+++ DATA EXTRACTS
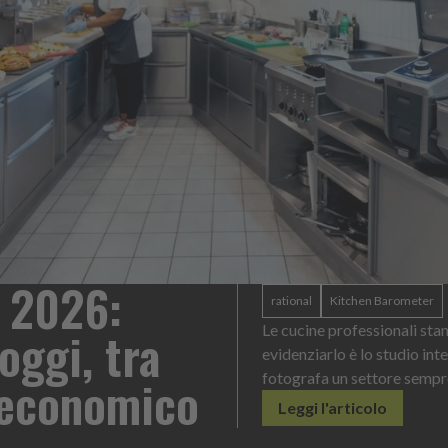
2026:
rational
Kitchen Barometer
ggi, tra
Le cucine professionali stanno
evidenziarlo è lo studio intern
 economico
fotografa un settore sempre pi
Leggi l'articolo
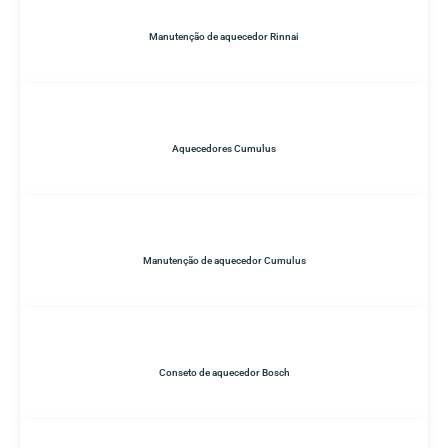
Manutenção de aquecedor Rinnai
Aquecedores Cumulus
Manutenção de aquecedor Cumulus
Conseto de aquecedor Bosch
++++++
### REQUIRED ACTION
Print the records again exactly, without the pictures.

### RESULT OF THE EXERCISE
2026:
rational
Kitchen Barometer
ggi, tra
Le cucine professionali stanno
evidenziarlo è lo studio intern
 economico
fotografa un settore sempre pi
Leggi l'articolo
Manutenção de aquecedor Rinnai
Aquecedores Cumulus
Manutenção de aquecedor Cumulus
Conseto de aquecedor Bosch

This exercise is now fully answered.